What to do: From the first line to the last, write out the records exactly, leaving the pictures behind.

[Stored records]
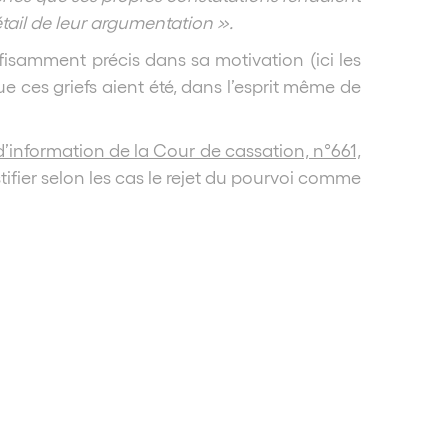
étail de leur argumentation ».
uffisamment précis dans sa motivation (ici les
e ces griefs aient été, dans l’esprit même de
 d’information de la Cour de cassation, n°661,
tifier selon les cas le rejet du pourvoi comme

Solved exercise:
étail de leur argumentation ».
uffisamment précis dans sa motivation (ici les
e ces griefs aient été, dans l’esprit même de
 d’information de la Cour de cassation, n°661,
tifier selon les cas le rejet du pourvoi comme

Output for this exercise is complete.